Data in this exercise
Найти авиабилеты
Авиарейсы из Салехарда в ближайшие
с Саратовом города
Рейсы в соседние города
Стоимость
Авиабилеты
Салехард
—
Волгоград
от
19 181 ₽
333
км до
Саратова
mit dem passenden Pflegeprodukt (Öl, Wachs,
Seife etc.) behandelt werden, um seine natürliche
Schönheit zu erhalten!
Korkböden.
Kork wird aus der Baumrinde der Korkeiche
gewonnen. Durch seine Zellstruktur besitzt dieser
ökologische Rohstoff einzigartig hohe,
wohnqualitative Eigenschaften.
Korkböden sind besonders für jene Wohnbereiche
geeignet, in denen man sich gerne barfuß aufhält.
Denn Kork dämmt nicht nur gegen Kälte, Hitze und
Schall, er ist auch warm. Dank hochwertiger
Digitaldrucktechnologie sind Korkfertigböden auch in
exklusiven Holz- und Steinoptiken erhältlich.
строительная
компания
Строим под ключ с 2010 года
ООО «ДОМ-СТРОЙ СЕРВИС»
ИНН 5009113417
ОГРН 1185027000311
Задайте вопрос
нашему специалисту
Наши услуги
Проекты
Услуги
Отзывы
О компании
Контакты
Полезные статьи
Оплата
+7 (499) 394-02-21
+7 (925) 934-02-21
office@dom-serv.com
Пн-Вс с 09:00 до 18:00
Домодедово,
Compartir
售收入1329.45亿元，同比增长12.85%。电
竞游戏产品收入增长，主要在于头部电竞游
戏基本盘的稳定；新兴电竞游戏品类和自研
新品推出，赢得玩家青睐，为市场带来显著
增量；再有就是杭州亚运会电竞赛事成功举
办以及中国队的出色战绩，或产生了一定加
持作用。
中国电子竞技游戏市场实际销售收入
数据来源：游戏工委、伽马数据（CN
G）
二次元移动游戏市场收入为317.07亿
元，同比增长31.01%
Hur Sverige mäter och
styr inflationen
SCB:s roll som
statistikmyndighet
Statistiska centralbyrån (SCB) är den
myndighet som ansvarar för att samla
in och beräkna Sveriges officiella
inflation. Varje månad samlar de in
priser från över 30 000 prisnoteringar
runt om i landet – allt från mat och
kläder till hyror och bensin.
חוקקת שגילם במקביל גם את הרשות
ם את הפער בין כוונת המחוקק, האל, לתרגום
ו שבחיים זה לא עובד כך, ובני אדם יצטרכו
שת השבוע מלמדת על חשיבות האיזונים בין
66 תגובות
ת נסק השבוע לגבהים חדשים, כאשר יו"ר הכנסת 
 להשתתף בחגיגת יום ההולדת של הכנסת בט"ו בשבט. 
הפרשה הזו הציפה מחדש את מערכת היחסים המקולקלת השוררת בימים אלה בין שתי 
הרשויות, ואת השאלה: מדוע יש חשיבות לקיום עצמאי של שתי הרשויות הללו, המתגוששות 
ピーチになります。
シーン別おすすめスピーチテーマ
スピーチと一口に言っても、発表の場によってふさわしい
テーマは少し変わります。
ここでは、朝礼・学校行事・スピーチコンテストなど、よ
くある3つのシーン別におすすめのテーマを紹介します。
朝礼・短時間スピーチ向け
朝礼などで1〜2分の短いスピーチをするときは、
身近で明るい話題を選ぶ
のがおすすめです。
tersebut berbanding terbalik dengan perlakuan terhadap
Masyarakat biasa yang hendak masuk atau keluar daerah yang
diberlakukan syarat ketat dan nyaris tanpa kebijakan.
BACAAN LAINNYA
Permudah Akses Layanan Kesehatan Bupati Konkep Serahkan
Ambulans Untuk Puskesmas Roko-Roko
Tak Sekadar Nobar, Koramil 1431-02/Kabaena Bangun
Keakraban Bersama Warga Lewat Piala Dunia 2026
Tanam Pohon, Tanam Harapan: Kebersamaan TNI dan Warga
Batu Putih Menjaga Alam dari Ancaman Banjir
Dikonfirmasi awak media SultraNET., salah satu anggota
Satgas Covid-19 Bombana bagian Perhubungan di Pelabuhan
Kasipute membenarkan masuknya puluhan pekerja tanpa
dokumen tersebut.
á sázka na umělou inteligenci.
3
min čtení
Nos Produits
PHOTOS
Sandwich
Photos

Your instructions
Please repeat the entries above exactly as they read.

Answer box
Найти авиабилеты
Авиарейсы из Салехарда в ближайшие
с Саратовом города
Рейсы в соседние города
Стоимость
Авиабилеты
Салехард
—
Волгоград
от
19 181 ₽
333
км до
Саратова
mit dem passenden Pflegeprodukt (Öl, Wachs,
Seife etc.) behandelt werden, um seine natürliche
Schönheit zu erhalten!
Korkböden.
Kork wird aus der Baumrinde der Korkeiche
gewonnen. Durch seine Zellstruktur besitzt dieser
ökologische Rohstoff einzigartig hohe,
wohnqualitative Eigenschaften.
Korkböden sind besonders für jene Wohnbereiche
geeignet, in denen man sich gerne barfuß aufhält.
Denn Kork dämmt nicht nur gegen Kälte, Hitze und
Schall, er ist auch warm. Dank hochwertiger
Digitaldrucktechnologie sind Korkfertigböden auch in
exklusiven Holz- und Steinoptiken erhältlich.
строительная
компания
Строим под ключ с 2010 года
ООО «ДОМ-СТРОЙ СЕРВИС»
ИНН 5009113417
ОГРН 1185027000311
Задайте вопрос
нашему специалисту
Наши услуги
Проекты
Услуги
Отзывы
О компании
Контакты
Полезные статьи
Оплата
+7 (499) 394-02-21
+7 (925) 934-02-21
office@dom-serv.com
Пн-Вс с 09:00 до 18:00
Домодедово,
Compartir
售收入1329.45亿元，同比增长12.85%。电
竞游戏产品收入增长，主要在于头部电竞游
戏基本盘的稳定；新兴电竞游戏品类和自研
新品推出，赢得玩家青睐，为市场带来显著
增量；再有就是杭州亚运会电竞赛事成功举
办以及中国队的出色战绩，或产生了一定加
持作用。
中国电子竞技游戏市场实际销售收入
数据来源：游戏工委、伽马数据（CN
G）
二次元移动游戏市场收入为317.07亿
元，同比增长31.01%
Hur Sverige mäter och
styr inflationen
SCB:s roll som
statistikmyndighet
Statistiska centralbyrån (SCB) är den
myndighet som ansvarar för att samla
in och beräkna Sveriges officiella
inflation. Varje månad samlar de in
priser från över 30 000 prisnoteringar
runt om i landet – allt från mat och
kläder till hyror och bensin.
חוקקת שגילם במקביל גם את הרשות
ם את הפער בין כוונת המחוקק, האל, לתרגום
ו שבחיים זה לא עובד כך, ובני אדם יצטרכו
שת השבוע מלמדת על חשיבות האיזונים בין
66 תגובות
ת נסק השבוע לגבהים חדשים, כאשר יו"ר הכנסת 
 להשתתף בחגיגת יום ההולדת של הכנסת בט"ו בשבט. 
הפרשה הזו הציפה מחדש את מערכת היחסים המקולקלת השוררת בימים אלה בין שתי 
הרשויות, ואת השאלה: מדוע יש חשיבות לקיום עצמאי של שתי הרשויות הללו, המתגוששות 
ピーチになります。
シーン別おすすめスピーチテーマ
スピーチと一口に言っても、発表の場によってふさわしい
テーマは少し変わります。
ここでは、朝礼・学校行事・スピーチコンテストなど、よ
くある3つのシーン別におすすめのテーマを紹介します。
朝礼・短時間スピーチ向け
朝礼などで1〜2分の短いスピーチをするときは、
身近で明るい話題を選ぶ
のがおすすめです。
tersebut berbanding terbalik dengan perlakuan terhadap
Masyarakat biasa yang hendak masuk atau keluar daerah yang
diberlakukan syarat ketat dan nyaris tanpa kebijakan.
BACAAN LAINNYA
Permudah Akses Layanan Kesehatan Bupati Konkep Serahkan
Ambulans Untuk Puskesmas Roko-Roko
Tak Sekadar Nobar, Koramil 1431-02/Kabaena Bangun
Keakraban Bersama Warga Lewat Piala Dunia 2026
Tanam Pohon, Tanam Harapan: Kebersamaan TNI dan Warga
Batu Putih Menjaga Alam dari Ancaman Banjir
Dikonfirmasi awak media SultraNET., salah satu anggota
Satgas Covid-19 Bombana bagian Perhubungan di Pelabuhan
Kasipute membenarkan masuknya puluhan pekerja tanpa
dokumen tersebut.
á sázka na umělou inteligenci.
3
min čtení
Nos Produits
PHOTOS
Sandwich
Photos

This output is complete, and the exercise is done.